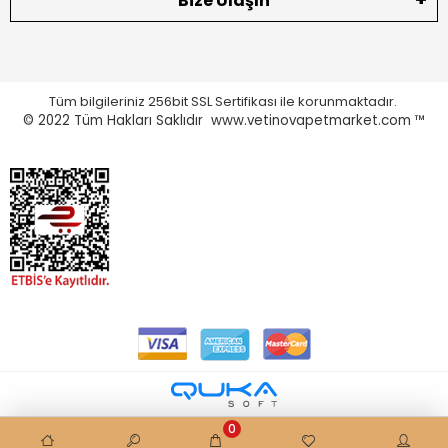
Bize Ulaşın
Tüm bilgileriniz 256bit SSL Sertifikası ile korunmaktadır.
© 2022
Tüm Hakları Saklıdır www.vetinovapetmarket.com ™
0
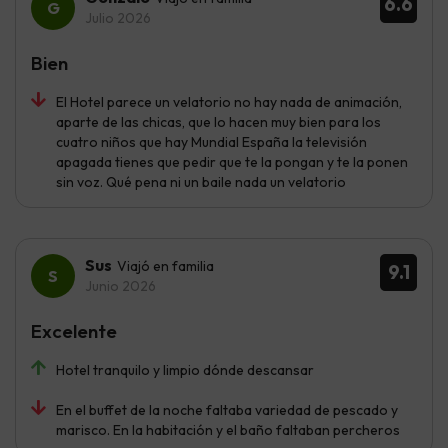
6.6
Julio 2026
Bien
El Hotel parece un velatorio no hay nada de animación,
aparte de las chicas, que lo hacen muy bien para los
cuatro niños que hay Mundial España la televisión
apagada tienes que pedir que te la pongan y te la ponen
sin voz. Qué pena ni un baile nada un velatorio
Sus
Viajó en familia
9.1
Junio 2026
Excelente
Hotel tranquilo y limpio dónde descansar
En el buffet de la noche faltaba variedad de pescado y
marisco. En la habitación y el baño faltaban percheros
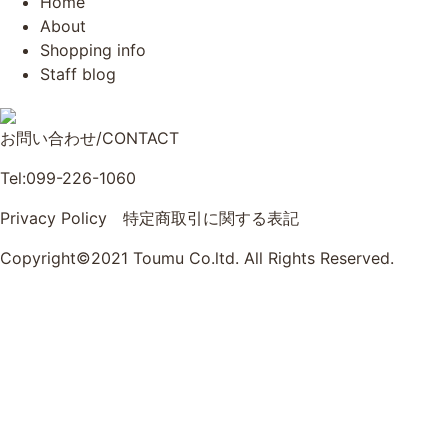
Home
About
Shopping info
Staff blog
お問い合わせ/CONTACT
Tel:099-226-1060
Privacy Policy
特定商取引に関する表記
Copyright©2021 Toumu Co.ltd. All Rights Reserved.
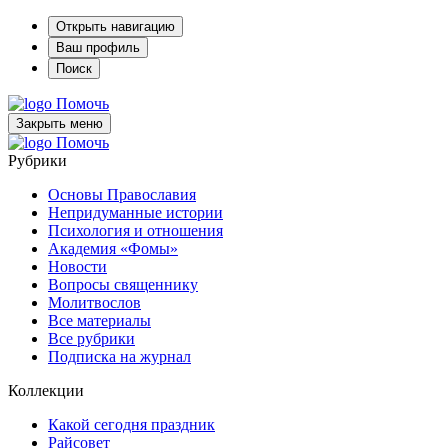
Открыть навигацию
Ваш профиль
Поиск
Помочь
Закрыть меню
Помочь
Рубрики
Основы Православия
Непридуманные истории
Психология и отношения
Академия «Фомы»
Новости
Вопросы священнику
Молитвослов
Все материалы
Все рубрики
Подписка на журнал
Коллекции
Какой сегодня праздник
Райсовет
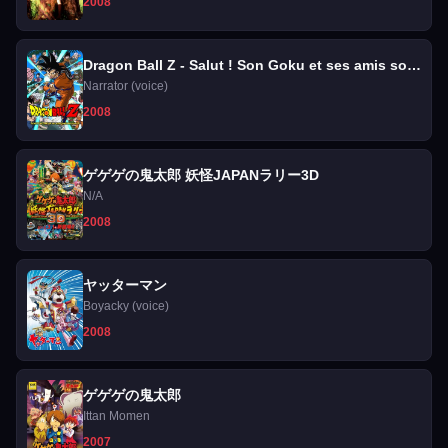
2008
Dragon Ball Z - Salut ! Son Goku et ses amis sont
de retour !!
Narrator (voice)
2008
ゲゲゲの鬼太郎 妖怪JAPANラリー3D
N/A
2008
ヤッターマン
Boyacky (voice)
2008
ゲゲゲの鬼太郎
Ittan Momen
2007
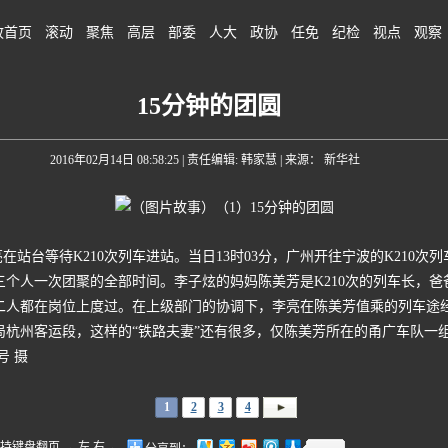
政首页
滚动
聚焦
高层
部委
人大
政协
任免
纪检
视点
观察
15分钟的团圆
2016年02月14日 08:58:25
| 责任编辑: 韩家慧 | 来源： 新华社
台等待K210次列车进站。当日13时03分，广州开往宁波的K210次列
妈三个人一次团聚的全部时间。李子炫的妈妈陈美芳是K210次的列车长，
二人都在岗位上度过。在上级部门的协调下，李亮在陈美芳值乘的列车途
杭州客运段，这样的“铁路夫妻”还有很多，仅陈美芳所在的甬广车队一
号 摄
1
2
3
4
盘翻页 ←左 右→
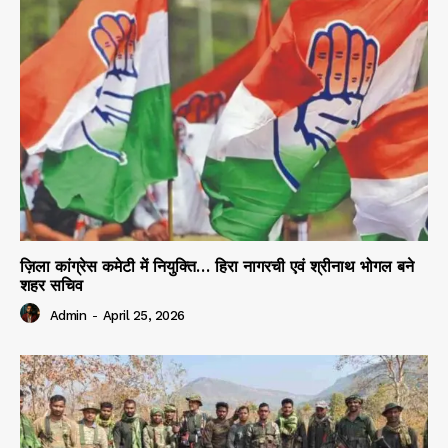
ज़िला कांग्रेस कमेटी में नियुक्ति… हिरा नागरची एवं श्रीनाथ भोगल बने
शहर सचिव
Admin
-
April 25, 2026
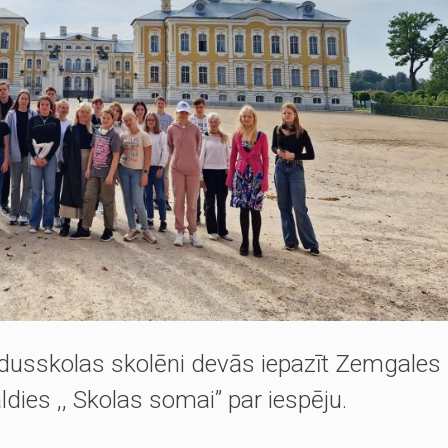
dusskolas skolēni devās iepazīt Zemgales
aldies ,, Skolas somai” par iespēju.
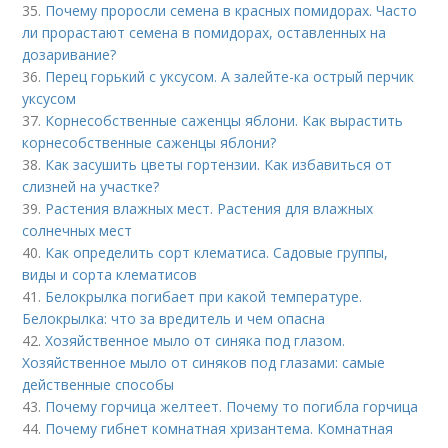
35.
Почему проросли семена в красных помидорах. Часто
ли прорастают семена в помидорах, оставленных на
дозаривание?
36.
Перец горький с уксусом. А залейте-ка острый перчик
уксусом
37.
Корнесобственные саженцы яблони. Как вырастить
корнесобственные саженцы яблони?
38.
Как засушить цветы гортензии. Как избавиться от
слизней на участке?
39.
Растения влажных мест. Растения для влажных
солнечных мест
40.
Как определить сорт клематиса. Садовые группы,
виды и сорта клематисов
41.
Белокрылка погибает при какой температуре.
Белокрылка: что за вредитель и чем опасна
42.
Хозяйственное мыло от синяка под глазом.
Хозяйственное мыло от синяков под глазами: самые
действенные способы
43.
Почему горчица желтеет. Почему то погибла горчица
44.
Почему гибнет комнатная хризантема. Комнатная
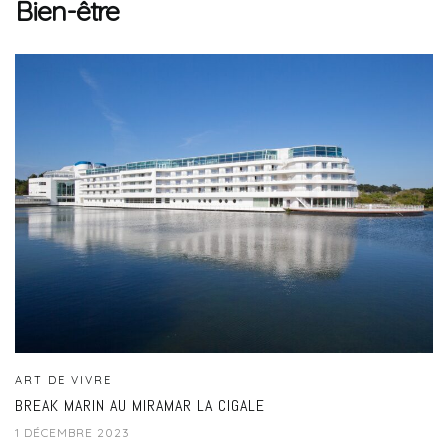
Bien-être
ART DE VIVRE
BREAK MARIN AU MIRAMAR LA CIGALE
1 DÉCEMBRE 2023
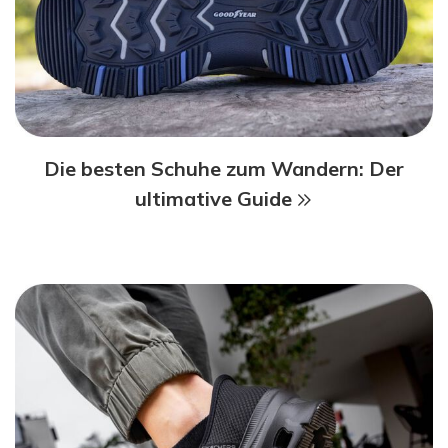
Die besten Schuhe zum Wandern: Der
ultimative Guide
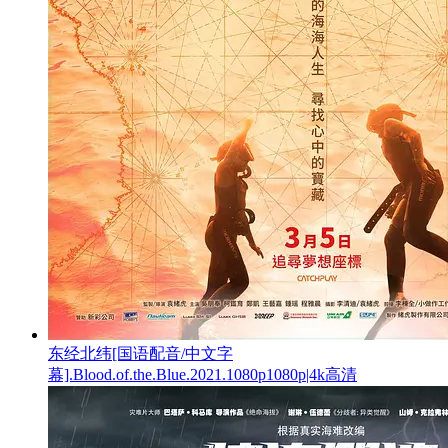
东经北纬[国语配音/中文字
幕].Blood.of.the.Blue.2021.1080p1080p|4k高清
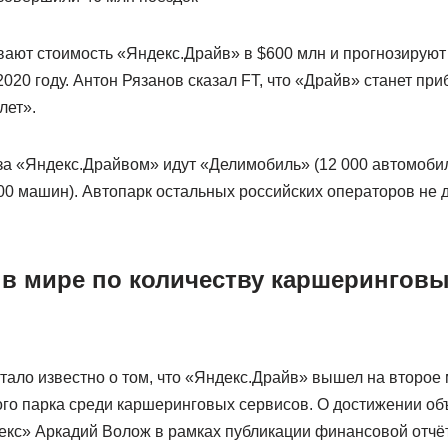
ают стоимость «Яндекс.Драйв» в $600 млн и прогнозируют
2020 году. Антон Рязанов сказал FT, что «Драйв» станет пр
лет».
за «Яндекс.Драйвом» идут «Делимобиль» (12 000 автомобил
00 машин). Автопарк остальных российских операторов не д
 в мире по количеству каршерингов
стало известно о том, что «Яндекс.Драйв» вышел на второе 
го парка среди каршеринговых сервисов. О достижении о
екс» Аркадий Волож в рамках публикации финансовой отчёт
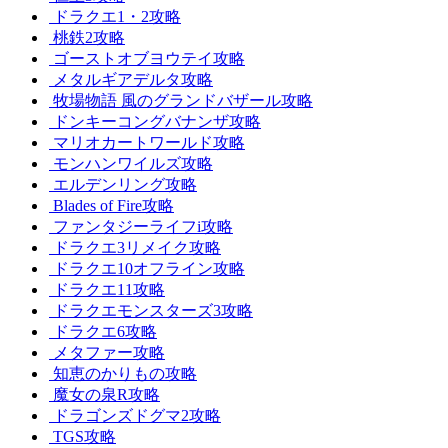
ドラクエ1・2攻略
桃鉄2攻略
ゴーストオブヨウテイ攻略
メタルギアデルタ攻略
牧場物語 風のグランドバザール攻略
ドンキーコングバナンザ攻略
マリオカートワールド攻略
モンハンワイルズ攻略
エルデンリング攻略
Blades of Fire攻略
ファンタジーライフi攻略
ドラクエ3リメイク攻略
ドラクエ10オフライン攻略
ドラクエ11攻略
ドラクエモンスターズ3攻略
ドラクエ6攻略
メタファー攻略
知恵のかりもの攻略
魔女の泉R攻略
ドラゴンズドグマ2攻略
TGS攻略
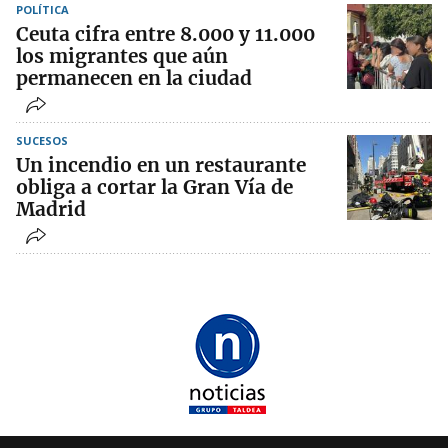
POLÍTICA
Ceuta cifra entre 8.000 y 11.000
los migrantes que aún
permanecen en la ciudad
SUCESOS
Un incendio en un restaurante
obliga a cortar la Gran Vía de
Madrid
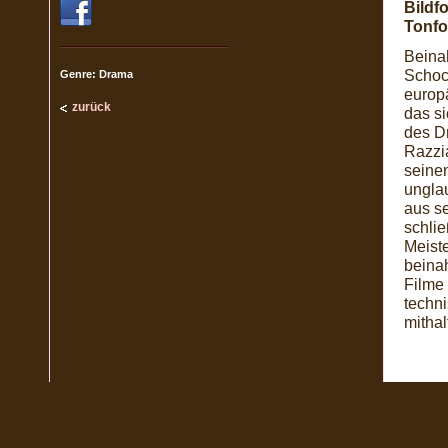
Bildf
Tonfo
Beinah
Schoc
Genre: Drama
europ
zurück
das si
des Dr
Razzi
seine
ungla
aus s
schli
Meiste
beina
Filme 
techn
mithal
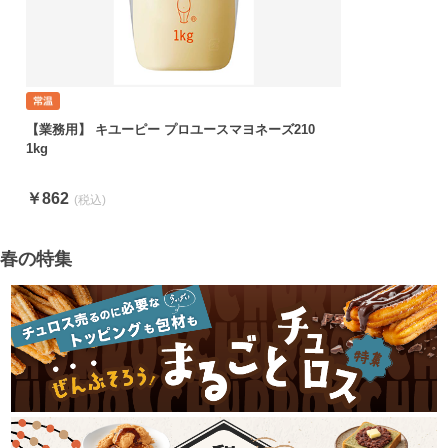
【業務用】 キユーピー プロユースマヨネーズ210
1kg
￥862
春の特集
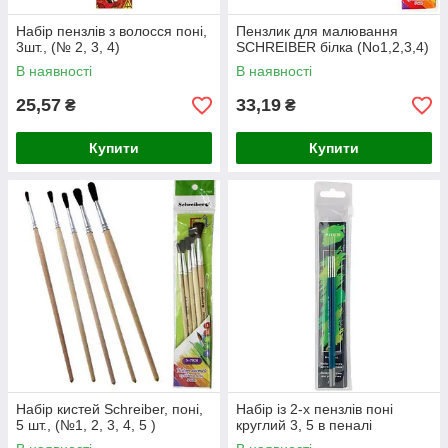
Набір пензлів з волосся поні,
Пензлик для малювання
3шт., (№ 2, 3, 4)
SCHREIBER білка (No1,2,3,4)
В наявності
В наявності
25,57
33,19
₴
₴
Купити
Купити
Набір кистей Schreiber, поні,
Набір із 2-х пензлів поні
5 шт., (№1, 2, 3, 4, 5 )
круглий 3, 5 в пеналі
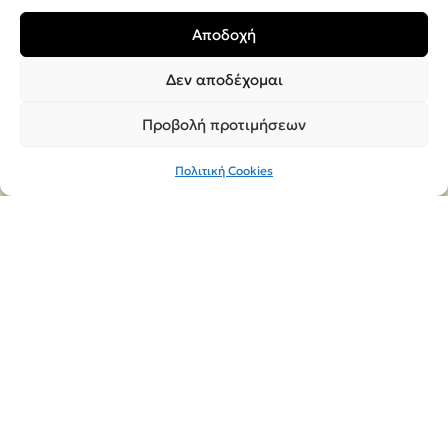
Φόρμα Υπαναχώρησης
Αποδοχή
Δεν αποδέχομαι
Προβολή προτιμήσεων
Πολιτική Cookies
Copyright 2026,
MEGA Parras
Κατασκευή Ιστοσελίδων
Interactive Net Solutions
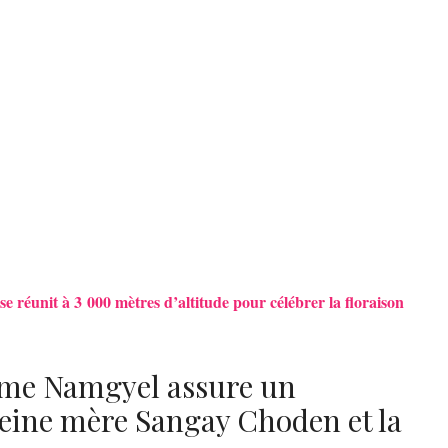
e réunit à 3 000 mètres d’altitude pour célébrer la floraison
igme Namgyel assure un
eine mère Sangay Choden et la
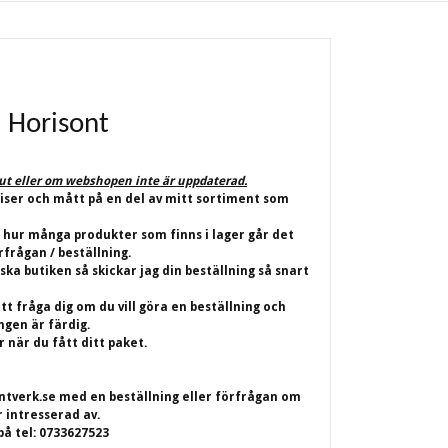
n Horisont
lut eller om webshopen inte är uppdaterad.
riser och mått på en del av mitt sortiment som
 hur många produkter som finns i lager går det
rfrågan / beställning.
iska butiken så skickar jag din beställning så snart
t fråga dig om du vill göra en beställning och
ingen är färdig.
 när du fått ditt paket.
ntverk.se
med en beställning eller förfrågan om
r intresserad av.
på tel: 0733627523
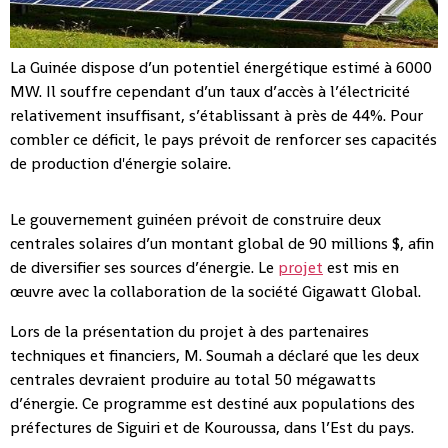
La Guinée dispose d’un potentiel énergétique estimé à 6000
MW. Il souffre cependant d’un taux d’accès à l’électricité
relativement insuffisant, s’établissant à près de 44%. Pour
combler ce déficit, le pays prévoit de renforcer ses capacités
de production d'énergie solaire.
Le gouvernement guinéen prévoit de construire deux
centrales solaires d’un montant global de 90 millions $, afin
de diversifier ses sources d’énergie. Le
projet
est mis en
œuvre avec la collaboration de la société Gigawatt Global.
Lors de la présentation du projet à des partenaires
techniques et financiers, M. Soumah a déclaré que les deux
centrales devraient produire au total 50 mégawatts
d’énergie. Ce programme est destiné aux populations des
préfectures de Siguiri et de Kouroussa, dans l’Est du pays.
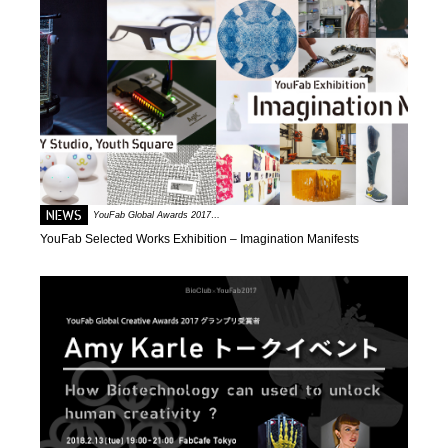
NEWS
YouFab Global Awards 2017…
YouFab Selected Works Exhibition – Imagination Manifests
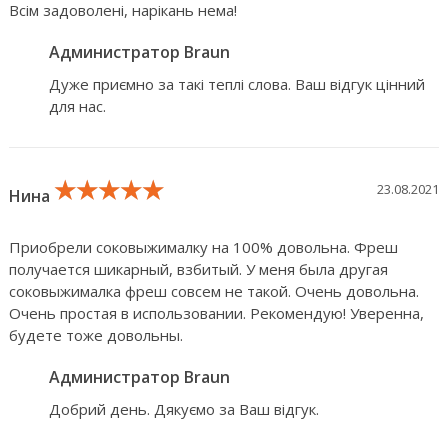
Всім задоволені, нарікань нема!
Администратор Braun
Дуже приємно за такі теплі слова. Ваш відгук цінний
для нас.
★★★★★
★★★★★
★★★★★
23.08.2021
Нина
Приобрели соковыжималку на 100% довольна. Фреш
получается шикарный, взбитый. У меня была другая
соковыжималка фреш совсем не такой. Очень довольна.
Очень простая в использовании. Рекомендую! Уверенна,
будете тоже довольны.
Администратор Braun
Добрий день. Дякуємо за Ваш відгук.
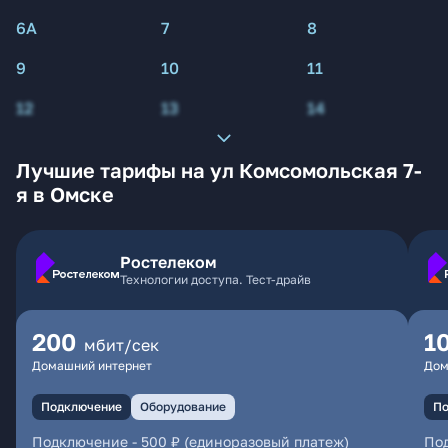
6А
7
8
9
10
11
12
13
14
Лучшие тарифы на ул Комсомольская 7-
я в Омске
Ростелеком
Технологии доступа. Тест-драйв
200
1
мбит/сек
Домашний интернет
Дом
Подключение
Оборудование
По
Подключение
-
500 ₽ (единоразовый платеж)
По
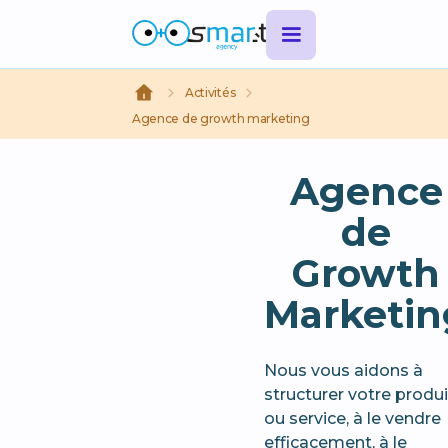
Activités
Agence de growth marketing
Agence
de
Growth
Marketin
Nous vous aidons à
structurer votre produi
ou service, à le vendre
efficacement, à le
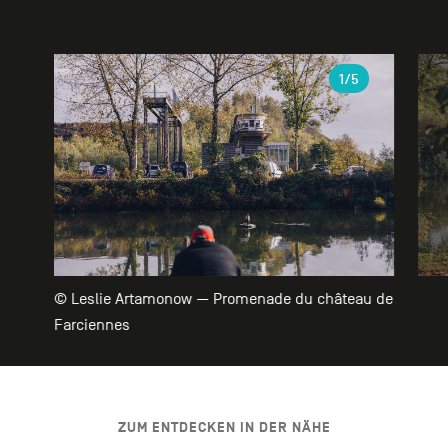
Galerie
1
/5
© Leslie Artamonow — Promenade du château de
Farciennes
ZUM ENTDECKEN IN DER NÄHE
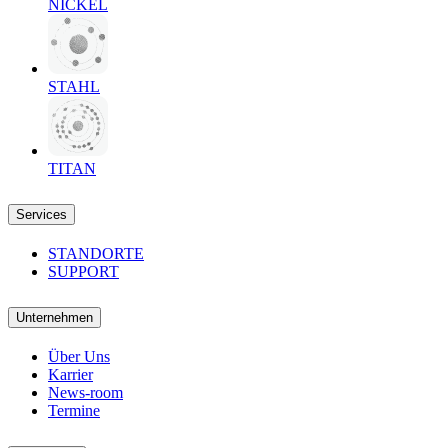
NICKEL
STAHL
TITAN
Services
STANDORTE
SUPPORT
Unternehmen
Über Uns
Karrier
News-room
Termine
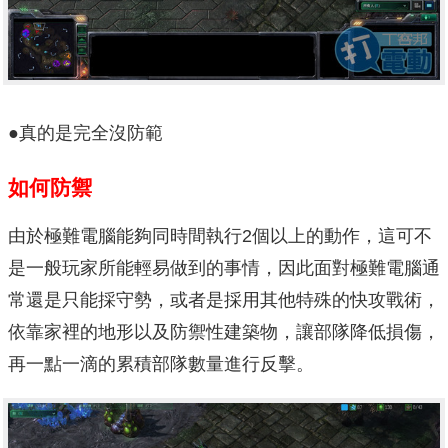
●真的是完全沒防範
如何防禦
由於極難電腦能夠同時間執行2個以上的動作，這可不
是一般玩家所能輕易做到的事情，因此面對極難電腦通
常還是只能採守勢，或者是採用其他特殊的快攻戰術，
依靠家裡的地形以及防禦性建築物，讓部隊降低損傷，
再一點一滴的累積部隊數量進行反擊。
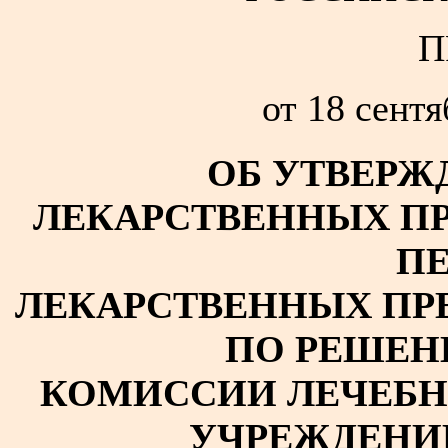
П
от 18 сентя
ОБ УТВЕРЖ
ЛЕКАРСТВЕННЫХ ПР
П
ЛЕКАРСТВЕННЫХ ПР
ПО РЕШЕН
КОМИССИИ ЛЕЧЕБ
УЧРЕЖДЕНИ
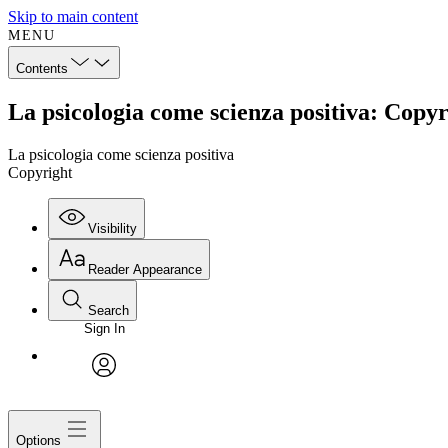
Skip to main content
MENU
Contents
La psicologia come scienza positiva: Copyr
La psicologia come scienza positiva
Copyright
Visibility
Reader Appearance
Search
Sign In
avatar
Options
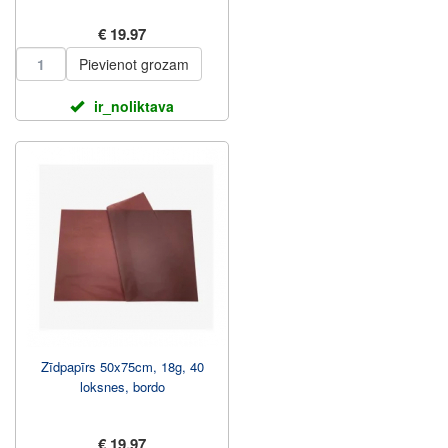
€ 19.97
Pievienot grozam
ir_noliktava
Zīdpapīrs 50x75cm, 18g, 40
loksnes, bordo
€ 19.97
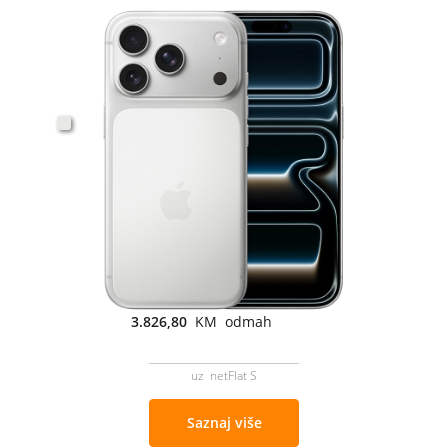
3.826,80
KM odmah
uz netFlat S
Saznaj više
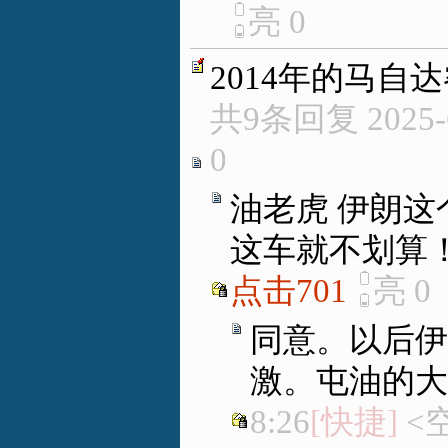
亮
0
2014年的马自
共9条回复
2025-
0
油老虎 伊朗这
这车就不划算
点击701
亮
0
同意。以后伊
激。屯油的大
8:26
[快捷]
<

- - -

▶ [What you need to do]:
Repeat the listing above from its first line through the line that contains "apagada tienes que", both included, and nothing more. Drop the pictures.

▶ [Solved problem]:
Bize Ulaşın
Tüm bilgileriniz 256bit SSL Sertifikası ile korunmaktadır.
© 2022
Tüm Hakları Saklıdır www.vetinovapetmarket.com ™
0
6.6
Julio 2026
Bien
El Hotel parece un velatorio no hay nada de animación,
aparte de las chicas, que lo hacen muy bien para los
cuatro niños que hay Mundial España la televisión
apagada tienes que pedir que te la pongan y te la ponen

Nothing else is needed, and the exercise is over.